Once you have an understanding of what it is like to walk in an investor's shoes, you will be in a better position to make the fundraising process a more productive and engaging experience for them. And in an over-crowded industry where products are most often "bought not sold," this matters...a lot.

In the first half of this two-part series, we explored what the Client Journey entails, why it matters, and how to measure it. This time, we're focusing on the Investor Journey.

The stages of the Investor Journey are similar to those of the Client Journey in other industries, (albeit with a slightly different vernacular):

Awareness -> Engagement -> Diligence -> Investment -> Investor Relations -> Advocacy

At its most basic level, the goal of each stage is simply to get a prospective investor to the next stage in the journey. And, as my colleague Matt Craig-Greene would add, to do so with as much momentum and as little friction, as possible.

There are, of course, dozens of things an investor will ultimately need to know in order to make an allocation decision and commit to your fund. When it comes to mapping the journey, though, the focus should be on the 2-4 (at most) essential factors that an investor absolutely, positively needs to know and understand at any given stage in order to move to the next and propel the whole process forward.

People have a limited capacity to absorb information – so if it isn't properly layered, it's unlikely to be impactful. As the saying goes: the best way to eat an elephant is one bite at a time. Effective fundraising works the same way. Give them too much and you might as well just give them nothing.

Awareness

The best time to reach out to an investor, of course, is three years before you want their money, but this isn't always practical. In any case, you certainly want to at least be on their radar (and, ideally, top of mind) before you go fundraising. Additionally, you want them to be invited into the process when they are ready to allocate to your strategy.

So...how easy are you making it for them to find you? And what exactly will they see, when they do? How will it influence how they think about you?

To be clear: I am not talking just about the objective "must-have" criteria and performance that they could find through a database search. You are what you are and there isn't much you can do to change that. What I'm talking about are the "must-haves" around your story. Awareness isn't just about jumping up and down to be sure you are seen. It's about making sure you are being valued and remembered.

It doesn't matter whether an investor hits you via a database search, Google, or via LinkedIn, or whether they come across you via a placement agent, at a conference, or just stumble across one of your thought pieces – you are largely in control of shaping that interaction.

Remember...everyone has a "story" – a story that is mostly made-up by someone. The question is...who made up your story – you or the market?

Engagement

This stage isn't just about what you say in the meeting. It's also about what an investor already knows about you – and their level of enthusiasm for you – prior to and as part of the preparation for the meeting.
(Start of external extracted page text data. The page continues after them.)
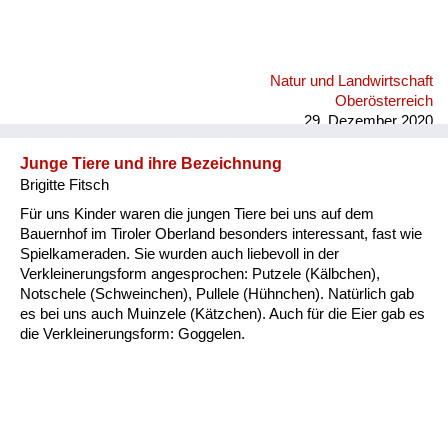
Natur und Landwirtschaft
Oberösterreich
29. Dezember 2020
Junge Tiere und ihre Bezeichnung
Brigitte Fitsch
Für uns Kinder waren die jungen Tiere bei uns auf dem
Bauernhof im Tiroler Oberland besonders interessant, fast wie
Spielkameraden. Sie wurden auch liebevoll in der
Verkleinerungsform angesprochen: Putzele (Kälbchen),
Notschele (Schweinchen), Pullele (Hühnchen). Natürlich gab
es bei uns auch Muinzele (Kätzchen). Auch für die Eier gab es
die Verkleinerungsform: Goggelen.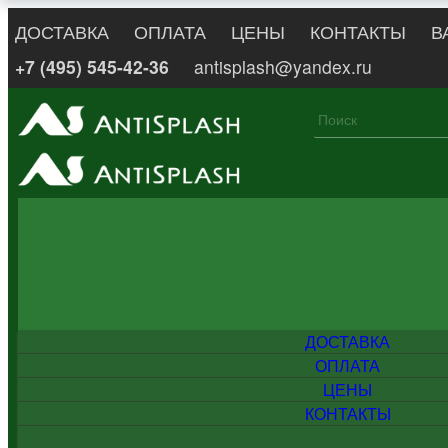
ДОСТАВКА
ОПЛАТА
ЦЕНЫ
КОНТАКТЫ
В
+7 (495) 545-42-36
antisplash@yandex.ru
ДОСТАВКА
ОПЛАТА
ЦЕНЫ
КОНТАКТЫ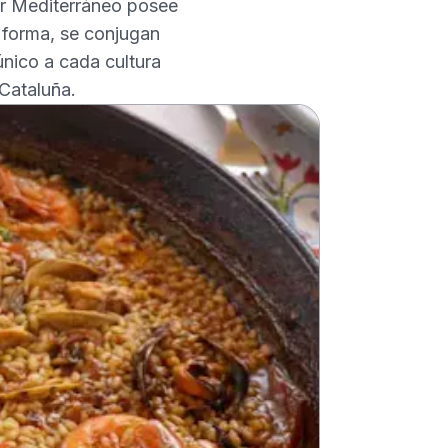
ar Mediterráneo posee
 forma, se conjugan
nico a cada cultura
 Cataluña.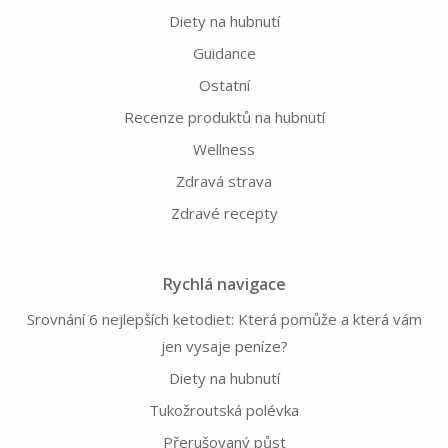
Diety na hubnutí
Guidance
Ostatní
Recenze produktů na hubnutí
Wellness
Zdravá strava
Zdravé recepty
Rychlá navigace
Srovnání 6 nejlepších ketodiet: Která pomůže a která vám
jen vysaje peníze?
Diety na hubnutí
Tukožroutská polévka
Přerušovaný půst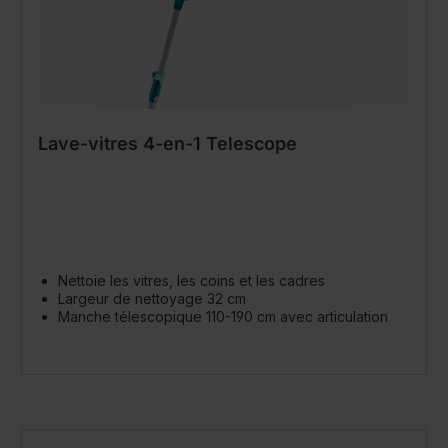
Lave-vitres 4-en-1 Telescope
Nettoie les vitres, les coins et les cadres
Largeur de nettoyage 32 cm
Manche télescopique 110-190 cm avec articulation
And the only way to get them "primed" and already interested before they are walking into the room is by finding an impactful way to demonstrate the potential fit of your fund/strategy to their investment program before they get there.

Again – what they see and how well it represents your brand and value proposition is in your control.

The Internet makes it incredibly easy to shape the narrative and nurture a relationship. You can stay under the radar because unevolved tradition has dictated that approach – or you can own the process, like you own every other aspect of your business.

Diligence and Investment

The most important thing to manage through diligence and subscription/commitment relates to the ease of the process and your level of thoroughness and responsiveness throughout.

Since many allocators have their own individual needs or methods to analyse information, having a complete data room ready to go is obviously a must. However, elegance and simplicity are elements that often go under-appreciated. Sure, it may be someone's 'job' to dig into your stuff. But few people actually enjoy tediously rummaging through file after file of bland, text-heavy PDFs, and multi-tabbed spreadsheets pulled down out of another Intralinks room.

There's no rule against making the process more engaging or interactive. You can choose to breath some life into the process by incorporating video, infographics, or digital material to reinforce certain messaging points. You might even do it simply to make the information easier to digest. Because when given a choice between managers, people will, all other things being equal, most likely gravitate toward the one that is most interesting.

Investor Relations and Advocacy

I continuously scratch my head as to why so many managers under-invest in this process. It's like the company that offers new customers a huge discount and provides an entire team to ensure the phone is answered on the first ring, whilst making the loyal customer sit on hold for 20 minutes, after sifting through the automated phone tree.

This step is all about nurturing the relationship through on-going, transparent communication and personal service. Investing in the LP relationship really doesn't cost much, but the return is meaningful. It could come in the form of a follow-on commitment (even if there are higher performing alternatives), or just a head's up that a re-up maybe won't materialise, providing you a chance to talk everything through (and hopefully win them back).

When the process is managed really well – particularly in the context of the overall experience – that's what ultimately turns a client into more than "just another LP" but rather...your advocate.

To sum up, thinking about your fundraising and investor relations as a process, rather than as an event, and intelligently structuring the way you disseminate information, accordingly, will help you (and your investors) get more out of your relationship – and that's good for everybody.

The content of this article is intended to provide a general guide to the subject matter. Specialist advice should be sought about your specific circumstances.